MATERIAL FOR THE TASK –
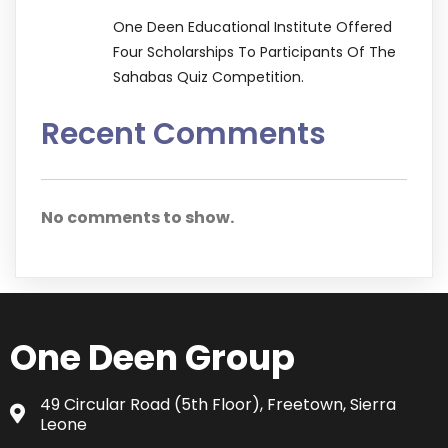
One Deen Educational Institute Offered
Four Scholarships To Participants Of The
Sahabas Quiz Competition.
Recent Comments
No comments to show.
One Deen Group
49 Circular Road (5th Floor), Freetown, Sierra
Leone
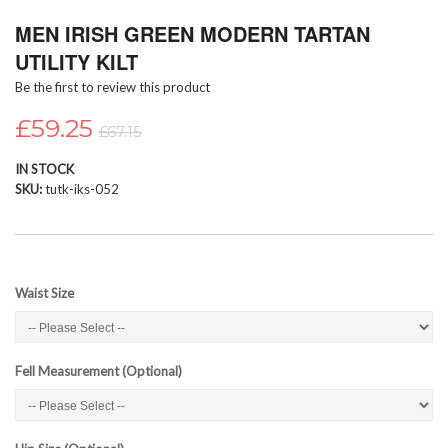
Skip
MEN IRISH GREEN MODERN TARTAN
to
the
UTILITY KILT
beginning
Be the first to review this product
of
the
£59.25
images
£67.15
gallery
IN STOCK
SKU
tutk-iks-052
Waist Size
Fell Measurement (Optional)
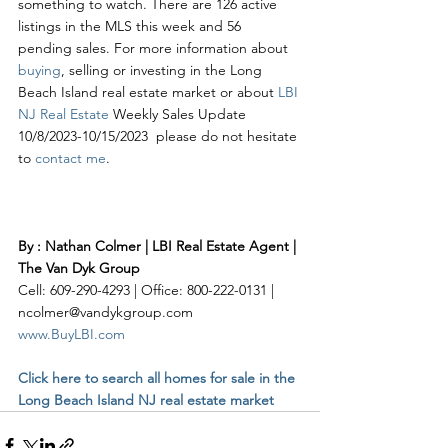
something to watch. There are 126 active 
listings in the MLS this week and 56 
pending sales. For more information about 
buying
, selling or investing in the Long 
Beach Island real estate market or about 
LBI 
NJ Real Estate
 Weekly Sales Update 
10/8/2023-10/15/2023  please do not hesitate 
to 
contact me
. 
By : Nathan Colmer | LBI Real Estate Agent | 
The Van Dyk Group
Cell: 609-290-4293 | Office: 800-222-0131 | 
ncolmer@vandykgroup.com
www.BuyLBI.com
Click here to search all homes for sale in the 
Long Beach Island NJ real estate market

WHAT YOU HAVE TO DO – Exactly as they stand, set down all of the entries above, minus every picture.

ANSWER BOX –
One Deen Educational Institute Offered
Four Scholarships To Participants Of The
Sahabas Quiz Competition.
Recent Comments
No comments to show.
One Deen Group
49 Circular Road (5th Floor), Freetown, Sierra
Leone
Skip
MEN IRISH GREEN MODERN TARTAN
to
the
UTILITY KILT
beginning
Be the first to review this product
of
the
£59.25
images
£67.15
gallery
IN STOCK
SKU
tutk-iks-052
Waist Size
Fell Measurement (Optional)
something to watch. There are 126 active 
listings in the MLS this week and 56 
pending sales. For more information about 
buying
, selling or investing in the Long 
Beach Island real estate market or about 
LBI 
NJ Real Estate
 Weekly Sales Update 
10/8/2023-10/15/2023  please do not hesitate 
to 
contact me
. 
By : Nathan Colmer | LBI Real Estate Agent | 
The Van Dyk Group
Cell: 609-290-4293 | Office: 800-222-0131 | 
ncolmer@vandykgroup.com
www.BuyLBI.com
Click here to search all homes for sale in the 
Long Beach Island NJ real estate market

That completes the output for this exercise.